Probus is an open-source toolkit for model risk checks in Python-based quantitative research.
Probus is not a replacement for institutional model validation. It is an open-source toolkit that brings selected model risk checks into Python-based quantitative research workflows.
Built by Henrique Frota, Economics @ PUC-Rio. Part of ongoing work on model risk practices for quantitative research.
Look-ahead bias, data leakage, and same-period execution are among the most common methodological errors in quantitative research. They are especially insidious because they don't cause crashes or visible bugs — they silently inflate Sharpe ratios, hit rates, and out-of-sample metrics. A strategy that looks promising in a backtest may be entirely an artifact of one of these errors.
Probus codifies the most common of these errors as static analysis rules so they can be caught at the code-review stage, before they reach a model evaluation report.
Consider this snippet — a momentum strategy that looks profitable in backtest:
import pandas as pd
prices = pd.read_csv("prices.csv", parse_dates=["date"], index_col="date")
# Momentum signal
signal = prices["close"].rolling(20).mean().shift(-1) # ← bug
# Compute strategy returns
returns = prices["close"].pct_change()
strategy = signal * returns
print(f"Sharpe: {strategy.mean() / strategy.std() * 252**0.5:.2f}")Running Probus on this file:
$ python -m probus.cli audit backtest.py
# Probus Model Risk Report
**Source:** `backtest.py`
## Overall Score
70/100 — Moderate Risk
## Findings
### [CRITICAL] CS001
**File:** `backtest.py` — Line 6
shift(-1) at line 6 shifts data backward by 1 period(s), reading future
observations into the current index position. Any signal or feature
derived from this call has look-ahead bias.

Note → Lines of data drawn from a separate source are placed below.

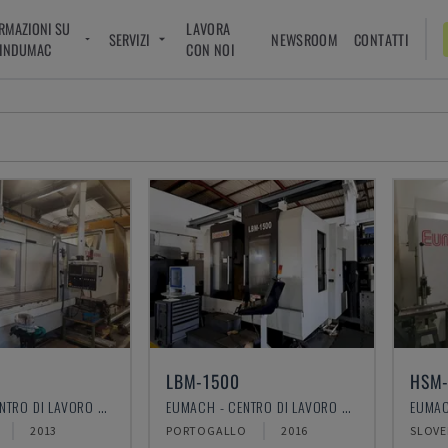
RMAZIONI SU
LAVORA
SERVIZI
NEWSROOM
CONTATTI
INDUMAC
CON NOI
LBM-1500
HSM
EUMACH - CENTRO DI LAVORO VERTICALE
EUMACH - CENTRO DI LAVORO VERTICALE
2013
PORTOGALLO
2016
SLOVE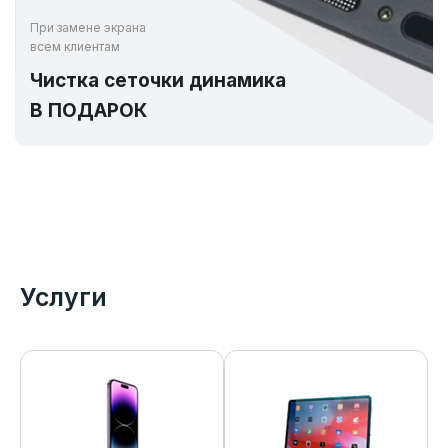
При замене экрана
всем клиентам
Чистка сеточки динамика
В ПОДАРОК
Услуги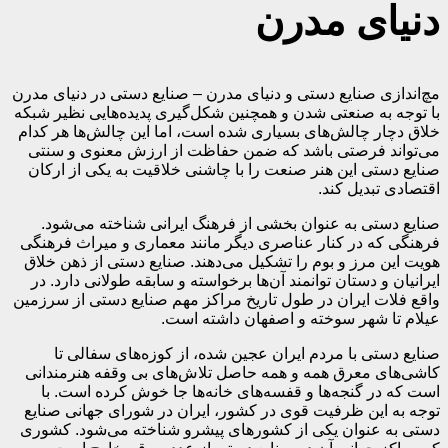
دنیای مدرن
مچ‌اندازی صنایع دستی و دنیای مدرن – صنایع دستی در دنیای مدرن
با توجه به صنعتی شدن و همچنین شکل‌گیری پدیده‌هایی نظیر شبکه
خلاق دچار چالش‌های بسیاری شده است، اما این چالش‌ها هر کدام
می‌تواند فرصتی باشد که ضمن حفاظت از ارزش معنوی و سنتی
صنایع دستی این هنر صنعت را با چاشنی خلاقیت به یکی از ارکان
اقتصادی تبدیل کند.
صنایع دستی به عنوان بخشی از فرهنگ ایرانی شناخته می‌شود.
فرهنگی که در کنار عناصری دیگر مانند معماری و میراث فرهنگی
هویت این مرز و بوم را تشکیل می‌دهند. صنایع دستی از ذهن خلاق
ایرانیان و دستان توانمند آن‌ها برخواسته و سابقه طولانی دارد. در
واقع فلات ایران در طول تاریخ مراکز مهم صنایع دستی از سرزمین
عیلام تا شهر سوخته و اصفهان داشته است.
صنایع دستی با مردم ایران عجین شده، از کوزه‌های سفالی تا
کاشی‌های معرق همه و همه حاصل تلاش‌های بی وقفه هنرمندانی
است که در گنجه‌ها و قفسه‌های خانه‌ها جا خوش کرده است. با
توجه به این ظرفیت قوی در کشور، ایران در شورای جهانی صنایع
دستی به عنوان یکی از کشورهای پیشرو شناخته می‌شود. کشوری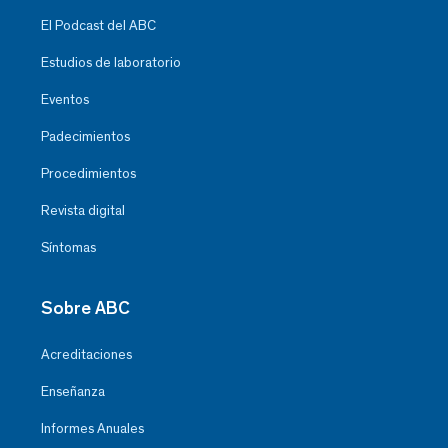
El Podcast del ABC
Estudios de laboratorio
Eventos
Padecimientos
Procedimientos
Revista digital
Síntomas
Sobre ABC
Acreditaciones
Enseñanza
Informes Anuales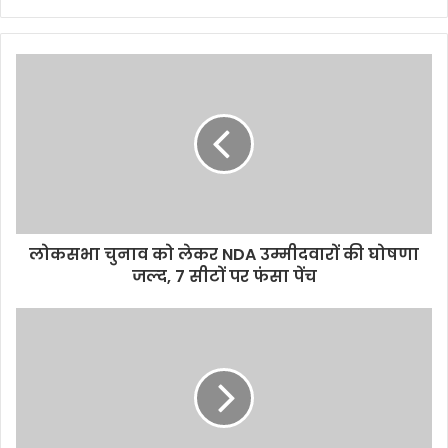
लोकसभा चुनाव को लेकर NDA उम्मीदवारों की घोषणा
जल्‍द, 7 सीटों पर फंसा पेंच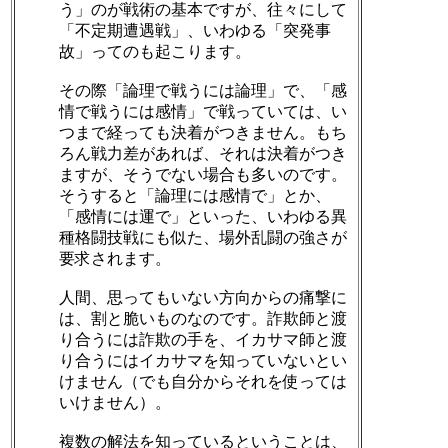
う」のが戦術の基本ですが、往々にして
「不定期遭遇戦」、いわゆる「突発事
故」ってのも起こります。
その際「論理で戦うには論理」で、「感
情で戦うには感情」で戦っていては、い
つまで経っても決着がつきません。もち
ろん戦力差があれば、それは決着がつき
ますが、そうでない場合も多いのです。
そうすると「論理には感情で」とか、
「感情には運で」といった、いわゆる異
種格闘技戦にも似た、場外乱闘の強さが
要求されます。
人間、思ってもいない方向からの痛撃に
は、割と脆いものなのです。詐欺師と渡
り合うには詐欺の手を、イカサマ師と渡
り合うにはイカサマを知っていないとい
けません（でも自分からそれを使っては
いけません）。
複数の解法を知っているということは、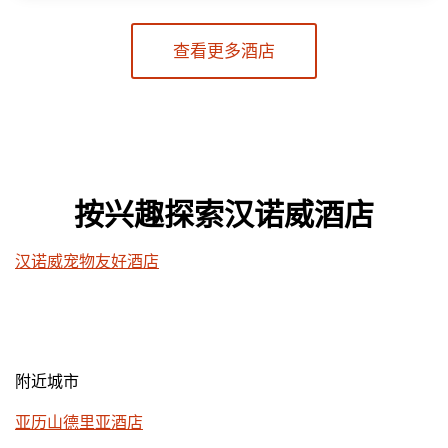
查看更多酒店
按兴趣探索汉诺威酒店
汉诺威宠物友好酒店
附近城市
亚历山德里亚酒店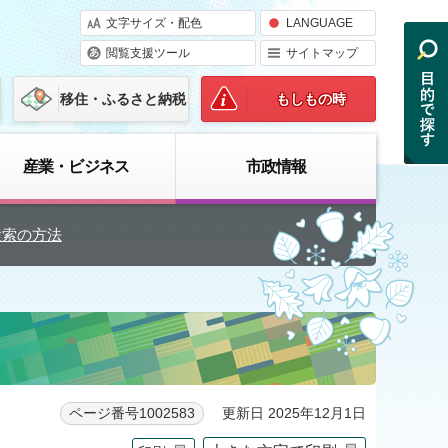
文字サイズ・配色
LANGUAGE
閲覧支援ツール
サイトマップ
移住・ふるさと納税
もしもの時
産業・ビジネス
市政情報
検索の方法
更新日 2025年12月1日
ページ番号1002583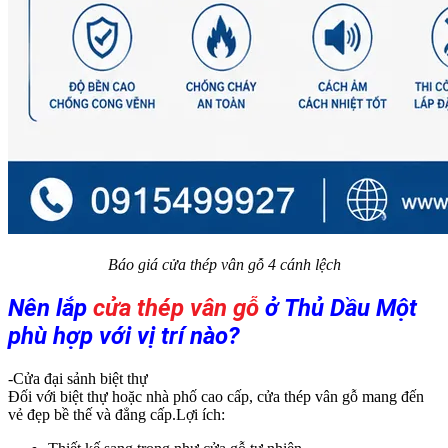
Báo giá cửa thép vân gỗ 4 cánh lệch​
Nên lắp
cửa thép vân gỗ
ở Thủ Dầu Một
phù hợp với vị trí nào?
-Cửa đại sảnh biệt thự
Đối với biệt thự hoặc nhà phố cao cấp, cửa thép vân gỗ mang đến
vẻ đẹp bề thế và đẳng cấp.Lợi ích: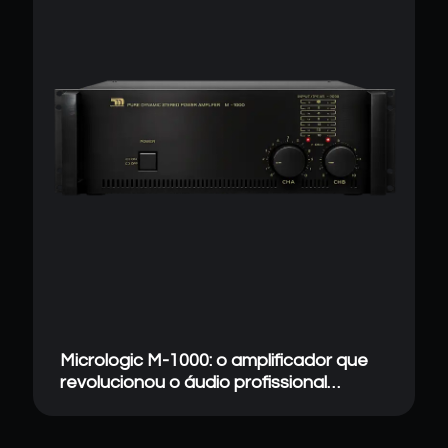
Micrologic M-1000: o amplificador que
revolucionou o áudio profissional
brasileiro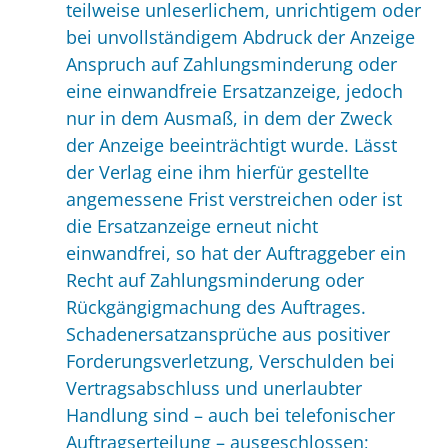
teilweise unleserlichem, unrichtigem oder
bei unvollständigem Abdruck der Anzeige
Anspruch auf Zahlungsminderung oder
eine einwandfreie Ersatzanzeige, jedoch
nur in dem Ausmaß, in dem der Zweck
der Anzeige beeinträchtigt wurde. Lässt
der Verlag eine ihm hierfür gestellte
angemessene Frist verstreichen oder ist
die Ersatzanzeige erneut nicht
einwandfrei, so hat der Auftraggeber ein
Recht auf Zahlungsminderung oder
Rückgängigmachung des Auftrages.
Schadenersatzansprüche aus positiver
Forderungsverletzung, Verschulden bei
Vertragsabschluss und unerlaubter
Handlung sind – auch bei telefonischer
Auftragserteilung – ausgeschlossen;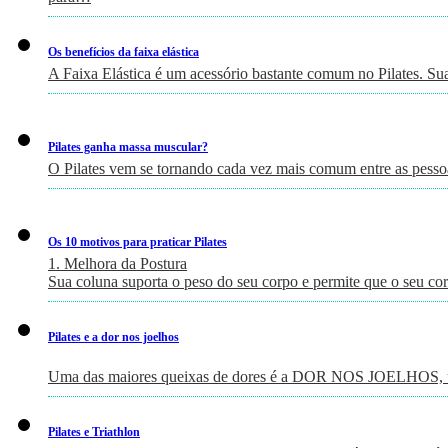
Os benefícios da faixa elástica
A Faixa Elástica é um acessório bastante comum no Pilates. Su
Pilates ganha massa muscular?
O Pilates vem se tornando cada vez mais comum entre as pessoa
Os 10 motivos para praticar Pilates
1. Melhora da Postura
Sua coluna suporta o peso do seu corpo e permite que o seu c
Pilates e a dor nos joelhos
Uma das maiores queixas de dores é a DOR NOS JOELHOS, um
Pilates e Triathlon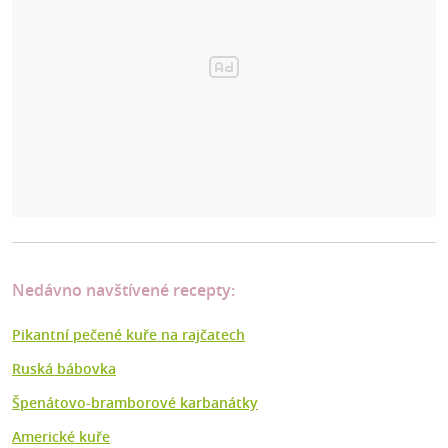
Nedávno navštívené recepty:
Pikantní pečené kuře na rajčatech
Ruská bábovka
Špenátovo-bramborové karbanátky
Americké kuře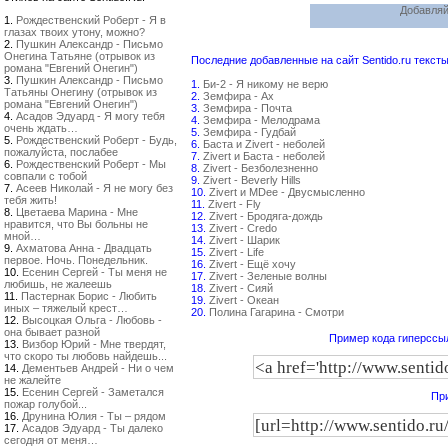
Добавляй
1.
Рождественский Роберт - Я в
глазах твоих утону, можно?
2.
Пушкин Александр - Письмо
Онегина Татьяне (отрывок из
Последние добавленные на сайт Sentido.ru тексты
романа "Евгений Онегин")
3.
Пушкин Александр - Письмо
1.
Би-2 - Я никому не верю
Татьяны Онегину (отрывок из
2.
Земфира - Ах
романа "Евгений Онегин")
3.
Земфира - Почта
4.
Асадов Эдуард - Я могу тебя
4.
Земфира - Мелодрама
очень ждать…
5.
Земфира - Гудбай
5.
Рождественский Роберт - Будь,
6.
Баста и Zivert - неболей
пожалуйста, послабее
7.
Zivert и Баста - неболей
6.
Рождественский Роберт - Мы
8.
Zivert - Безболезненно
совпали с тобой
9.
Zivert - Beverly Hills
7.
Асеев Николай - Я не могу без
10.
Zivert и MDee - Двусмысленно
тебя жить!
11.
Zivert - Fly
8.
Цветаева Марина - Мне
12.
Zivert - Бродяга-дождь
нравится, что Вы больны не
13.
Zivert - Credo
мной…
14.
Zivert - Шарик
9.
Ахматова Анна - Двадцать
15.
Zivert - Life
первое. Ночь. Понедельник.
16.
Zivert - Ещё хочу
10.
Есенин Сергей - Ты меня не
17.
Zivert - Зеленые волны
любишь, не жалеешь
18.
Zivert - Сияй
11.
Пастернак Борис - Любить
19.
Zivert - Океан
иных – тяжелый крест…
20.
Полина Гагарина - Смотри
12.
Высоцкая Ольга - Любовь -
она бывает разной
Пример кода гиперссыл
13.
Визбор Юрий - Мне твердят,
что скоро ты любовь найдешь...
14.
Дементьев Андрей - Ни о чем
не жалейте
15.
Есенин Сергей - Заметался
При
пожар голубой...
16.
Друнина Юлия - Ты – рядом
17.
Асадов Эдуард - Ты далеко
сегодня от меня…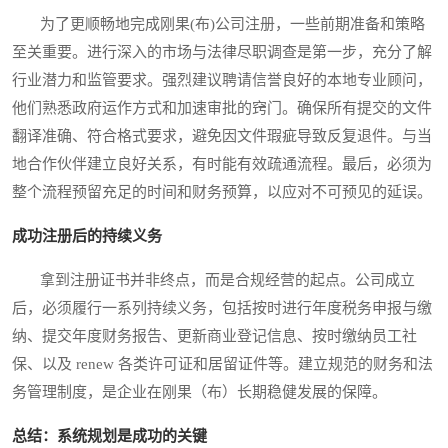
为了更顺畅地完成刚果(布)公司注册，一些前期准备和策略
至关重要。进行深入的市场与法律尽职调查是第一步，充分了解
行业潜力和监管要求。强烈建议聘请信誉良好的本地专业顾问，
他们熟悉政府运作方式和加速审批的窍门。确保所有提交的文件
翻译准确、符合格式要求，避免因文件瑕疵导致反复退件。与当
地合作伙伴建立良好关系，有时能有效疏通流程。最后，必须为
整个流程预留充足的时间和财务预算，以应对不可预见的延误。
成功注册后的持续义务
拿到注册证书并非终点，而是合规经营的起点。公司成立
后，必须履行一系列持续义务，包括按时进行年度税务申报与缴
纳、提交年度财务报告、更新商业登记信息、按时缴纳员工社
保、以及 renew 各类许可证和居留证件等。建立规范的财务和法
务管理制度，是企业在刚果（布）长期稳健发展的保障。
总结：系统规划是成功的关键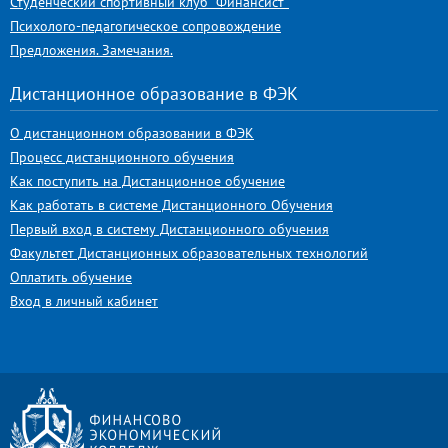
Студенческий спортивный клуб "Финансист"
Психолого-педагогическое сопровождение
Предложения. Замечания.
Дистанционное образование в ФЭК
О дистанционном образовании в ФЭК
Процесс дистанционного обучения
Как поступить на Дистанционное обучение
Как работать в системе Дистанционного Обучения
Первый вход в систему Дистанционного обучения
Факультет Дистанционных образовательных технологий
Оплатить обучение
Вход в личный кабинет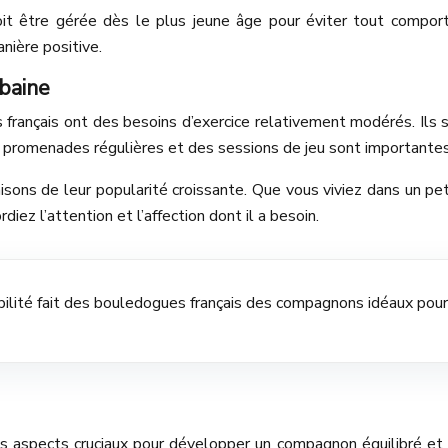
doit être gérée dès le plus jeune âge pour éviter tout compo
nière positive.
rbaine
 français ont des besoins d’exercice relativement modérés. Ils s
s promenades régulières et des sessions de jeu sont importantes
aisons de leur popularité croissante. Que vous viviez dans un 
diez l’attention et l’affection dont il a besoin.
abilité fait des bouledogues français des compagnons idéaux pour
des aspects cruciaux pour développer un compagnon équilibré et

**Recommendation:** Remove the negative shift from signal and feature
construction. If you need an execution lag, use shift(1) on the signal
side. If this shift(-N) is creating a supervised learning target
(forward return), assign the result to a variable named 'target', 'y',
'fwd_return', or similar — those assignments are excluded from this check.
**Reference:** SR 11-7 §Conceptual Soundness; López de Prado (2018)
Advances in Financial Machine Learning, Ch. 7
The shift(-1) on the signal pulls tomorrow's moving average into today's row — the strategy is using future information to make present decisions. Without Probus, this bug typically surfaces only when the strategy fails in live trading.
Probus organizes its rules around the four model risk dimensions described in Federal Reserve SR 11-7 and BCB Resolução 4557: Conceptual Soundness, Outcomes Analysis, Robustness Testing, and Process Verification. Each rule maps to one of these dimensions and includes its rationale, fix, and academic or regulatory reference.
Probus is:
- A static analysis toolkit for quantitative research code (
.pyfiles) - Educational by design — each rule explains why the pattern is problematic, how to fix it, and cites the relevant literature
- Open-source, auditable, and MIT-licensed
Requires Python 3.11+. Probus is not yet published to PyPI — install from source:
git clone https://github.com/henriquefrota/probus.git
cd probus
pip install -e .Using uv:
uv syncNote: After
pip install -e ., theprobusentry-point script is placed in your Python environment'sScripts/directory. If that directory is not on yourPATH, usepython -m probus.clias a drop-in replacement for all commands below.
# Audit a single file
python -m probus.cli audit path/to/backtest.py
# Audit a directory (recursive)
python -m probus.cli audit src/models/
# JSON output for CI integration
python -m probus.cli audit path/to/backtest.py --format jsonRules are organized by the four model risk dimensions from SR 11-7.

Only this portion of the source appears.